Adam D. Weinberg, the Director of the Whitney Museum of American Art, at the opening of its downtown main location in 2015. (Ken Kurson)

In late November, a gathering of migrants at the US-Mexico border led to the tear-gassing of some of the participants. Some activists considered this a human rights violation, and reporters began to dig into the origin of this particular tear-gas. It turns out to have been made by Safariland LLC, a holster and body-armor company led by Warren B. Kanders.

What makes this an art world story is that Kanders is also the vice chairman of the Whitney Museum. On November 27, Jasmine Weber published an expose in HyperAllergic detailing the uncomfortable juxtaposition between an art museum that has made a name for itself as the most woke and socially active and a major donor and officer who is involved in the production of an instrument that has been used to put down protests not only at the Mexican border but has also been put to use by police in American hotspots like Oakland, Baltimore and Ferguson, Missouri. Major protests arose at the Whitney, with demonstrators calling on Kanders to resign or be dismissed. According to Forbes, a letter signed by 95 Whitney employees said “they did not feel comfortable working for the museum as long as a defense contractor like Kanders served on the museum’s board.”

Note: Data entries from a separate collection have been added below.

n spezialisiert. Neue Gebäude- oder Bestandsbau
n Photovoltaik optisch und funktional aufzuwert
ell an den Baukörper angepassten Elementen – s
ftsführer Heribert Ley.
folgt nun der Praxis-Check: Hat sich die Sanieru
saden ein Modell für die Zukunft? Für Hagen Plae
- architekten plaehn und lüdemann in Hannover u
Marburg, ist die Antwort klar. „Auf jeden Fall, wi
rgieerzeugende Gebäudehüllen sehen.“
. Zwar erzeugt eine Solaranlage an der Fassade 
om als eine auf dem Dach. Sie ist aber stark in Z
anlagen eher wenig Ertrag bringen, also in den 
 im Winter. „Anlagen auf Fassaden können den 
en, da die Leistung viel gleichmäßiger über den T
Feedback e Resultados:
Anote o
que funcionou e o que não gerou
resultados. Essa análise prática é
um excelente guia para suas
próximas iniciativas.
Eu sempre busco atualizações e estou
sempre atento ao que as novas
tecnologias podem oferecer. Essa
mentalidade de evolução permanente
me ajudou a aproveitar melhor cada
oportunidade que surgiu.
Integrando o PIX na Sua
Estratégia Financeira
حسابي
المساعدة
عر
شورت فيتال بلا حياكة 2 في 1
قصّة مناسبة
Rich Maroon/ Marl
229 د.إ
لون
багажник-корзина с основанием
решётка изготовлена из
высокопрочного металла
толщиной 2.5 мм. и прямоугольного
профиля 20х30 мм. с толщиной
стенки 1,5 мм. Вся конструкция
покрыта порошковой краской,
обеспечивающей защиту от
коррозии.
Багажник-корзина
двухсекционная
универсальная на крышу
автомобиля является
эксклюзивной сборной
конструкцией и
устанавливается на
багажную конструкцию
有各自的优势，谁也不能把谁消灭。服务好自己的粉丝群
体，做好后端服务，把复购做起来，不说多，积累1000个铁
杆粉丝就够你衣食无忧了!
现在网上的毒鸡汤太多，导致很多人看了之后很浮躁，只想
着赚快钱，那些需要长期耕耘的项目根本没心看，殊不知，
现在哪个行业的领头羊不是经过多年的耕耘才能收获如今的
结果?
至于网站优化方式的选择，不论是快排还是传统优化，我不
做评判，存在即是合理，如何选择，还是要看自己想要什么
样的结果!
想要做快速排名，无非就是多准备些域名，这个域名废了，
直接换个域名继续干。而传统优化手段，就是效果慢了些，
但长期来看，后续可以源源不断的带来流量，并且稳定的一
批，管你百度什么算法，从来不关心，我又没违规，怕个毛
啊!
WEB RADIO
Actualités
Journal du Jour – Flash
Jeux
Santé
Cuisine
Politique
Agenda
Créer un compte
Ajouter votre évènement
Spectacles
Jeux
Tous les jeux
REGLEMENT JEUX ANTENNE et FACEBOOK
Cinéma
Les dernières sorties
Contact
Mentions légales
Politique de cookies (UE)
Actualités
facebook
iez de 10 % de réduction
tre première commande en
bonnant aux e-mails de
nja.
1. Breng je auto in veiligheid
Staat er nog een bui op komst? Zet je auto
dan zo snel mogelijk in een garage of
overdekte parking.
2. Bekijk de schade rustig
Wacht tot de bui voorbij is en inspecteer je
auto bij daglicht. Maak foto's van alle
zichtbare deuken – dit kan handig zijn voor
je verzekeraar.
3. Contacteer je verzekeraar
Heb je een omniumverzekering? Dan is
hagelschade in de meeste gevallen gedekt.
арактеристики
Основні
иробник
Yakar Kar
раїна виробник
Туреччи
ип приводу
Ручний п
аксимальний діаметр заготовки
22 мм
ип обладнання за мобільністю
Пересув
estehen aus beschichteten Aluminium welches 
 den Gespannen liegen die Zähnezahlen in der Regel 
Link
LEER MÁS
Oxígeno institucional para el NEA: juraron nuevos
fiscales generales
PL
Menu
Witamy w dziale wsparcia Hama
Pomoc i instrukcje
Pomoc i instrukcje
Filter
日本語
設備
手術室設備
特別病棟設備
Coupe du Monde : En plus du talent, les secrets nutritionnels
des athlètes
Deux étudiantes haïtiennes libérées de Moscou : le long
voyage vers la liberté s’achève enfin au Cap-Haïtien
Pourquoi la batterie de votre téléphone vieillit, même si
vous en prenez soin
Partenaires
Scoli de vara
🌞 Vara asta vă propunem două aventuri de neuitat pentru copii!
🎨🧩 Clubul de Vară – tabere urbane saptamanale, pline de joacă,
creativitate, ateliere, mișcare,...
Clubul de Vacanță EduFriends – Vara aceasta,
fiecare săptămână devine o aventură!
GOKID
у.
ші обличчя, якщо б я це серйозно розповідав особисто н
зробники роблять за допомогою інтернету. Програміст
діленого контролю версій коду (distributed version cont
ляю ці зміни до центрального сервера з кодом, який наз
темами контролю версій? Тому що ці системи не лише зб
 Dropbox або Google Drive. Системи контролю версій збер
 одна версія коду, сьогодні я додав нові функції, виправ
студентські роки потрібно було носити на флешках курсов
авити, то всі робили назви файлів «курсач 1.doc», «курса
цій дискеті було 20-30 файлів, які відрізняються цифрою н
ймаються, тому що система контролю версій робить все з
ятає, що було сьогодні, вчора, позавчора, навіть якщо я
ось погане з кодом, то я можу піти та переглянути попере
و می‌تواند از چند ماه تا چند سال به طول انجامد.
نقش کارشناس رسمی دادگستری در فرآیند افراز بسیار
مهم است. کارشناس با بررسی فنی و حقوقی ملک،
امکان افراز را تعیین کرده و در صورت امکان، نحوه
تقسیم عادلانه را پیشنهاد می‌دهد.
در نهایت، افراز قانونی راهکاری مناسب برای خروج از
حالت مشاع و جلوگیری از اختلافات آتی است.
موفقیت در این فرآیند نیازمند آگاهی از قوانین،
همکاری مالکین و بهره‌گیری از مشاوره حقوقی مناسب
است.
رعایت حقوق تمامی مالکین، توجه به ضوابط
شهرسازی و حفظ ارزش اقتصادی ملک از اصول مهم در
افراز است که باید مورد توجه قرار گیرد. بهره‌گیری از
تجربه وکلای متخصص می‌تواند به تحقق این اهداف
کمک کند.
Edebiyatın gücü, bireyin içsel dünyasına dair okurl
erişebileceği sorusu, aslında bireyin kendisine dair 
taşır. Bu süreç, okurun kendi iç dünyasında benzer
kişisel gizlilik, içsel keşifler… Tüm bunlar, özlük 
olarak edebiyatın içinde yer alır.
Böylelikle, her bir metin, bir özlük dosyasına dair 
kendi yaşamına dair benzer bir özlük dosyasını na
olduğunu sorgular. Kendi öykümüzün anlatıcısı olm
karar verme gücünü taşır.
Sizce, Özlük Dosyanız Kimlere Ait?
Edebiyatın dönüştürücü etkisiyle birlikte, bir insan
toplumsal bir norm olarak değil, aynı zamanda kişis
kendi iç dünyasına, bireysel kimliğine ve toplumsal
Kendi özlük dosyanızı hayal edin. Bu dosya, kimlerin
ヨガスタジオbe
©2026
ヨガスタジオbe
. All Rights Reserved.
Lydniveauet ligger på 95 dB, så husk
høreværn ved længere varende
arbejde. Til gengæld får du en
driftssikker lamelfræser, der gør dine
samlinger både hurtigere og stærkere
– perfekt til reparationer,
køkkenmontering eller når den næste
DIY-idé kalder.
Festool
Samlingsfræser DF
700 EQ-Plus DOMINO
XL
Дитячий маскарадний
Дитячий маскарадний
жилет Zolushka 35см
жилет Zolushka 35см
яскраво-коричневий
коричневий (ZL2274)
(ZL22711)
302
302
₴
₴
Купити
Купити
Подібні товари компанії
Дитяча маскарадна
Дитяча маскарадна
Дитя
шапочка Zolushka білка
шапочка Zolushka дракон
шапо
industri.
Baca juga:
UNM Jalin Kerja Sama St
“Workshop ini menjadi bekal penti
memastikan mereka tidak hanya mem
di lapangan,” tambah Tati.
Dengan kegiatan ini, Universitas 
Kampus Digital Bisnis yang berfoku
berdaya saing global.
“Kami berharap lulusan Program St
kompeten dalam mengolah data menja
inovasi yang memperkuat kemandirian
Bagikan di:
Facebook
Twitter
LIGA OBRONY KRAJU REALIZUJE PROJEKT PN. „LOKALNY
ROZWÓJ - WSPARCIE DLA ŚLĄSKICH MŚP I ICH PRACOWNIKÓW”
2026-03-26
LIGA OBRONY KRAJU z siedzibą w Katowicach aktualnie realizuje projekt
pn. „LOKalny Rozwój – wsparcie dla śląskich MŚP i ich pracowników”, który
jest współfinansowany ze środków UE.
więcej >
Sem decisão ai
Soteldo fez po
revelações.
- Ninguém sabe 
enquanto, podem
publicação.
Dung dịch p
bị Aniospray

Yesterday, the WNYC program “All of It” did a segment on the controversy and the protests at the Whitney that ensued. 

The show’s guest-host Charlie Herman welcomed Weber and Hyperallergic’s editor-in-chief and co-founder, Hrag Vartanian, to discuss the story’s resonance in light of the controversy that lately seems to have engulfed an increasing number of venerable art institutions, including The Guggenheim and The Metropolitan Museum of Art. Yesterday’s broadcast is another step into the mainstream by an increasingly strong movement that calls for the scrutiny of the relationship between the donors and the museums.

The topic of “artwashing”— the buying of the art world’s imprimatur to give a virtuous sheen to the dubious activities of a donor’s day job—has emerged as a flashpoint around the art world. In fact, Kanders’ response to the letter requesting his resignation seeks to bolster his progressive credentials: “My involvement with the Whitney also reflects my personal values around diversity, inclusion, access and equality. In fact, just last month, I co-organized a series of exhibitions, installations and public programs at Brown University entitled ‘On Protest, Art & Activism.'”

Kanders criticized the Whitney staffers for failing to seek his perspective before publishing their letter. The Fine Art Globe has reached out to Kanders for comment but he has not responded to our requests.

Kanders, a patron of the arts, is also a significant supporter of the Andy Warhol show, which is currently on view at the museum. With the Whitney Biennial set to open on May 17, expect this issue to continue to gather momentum.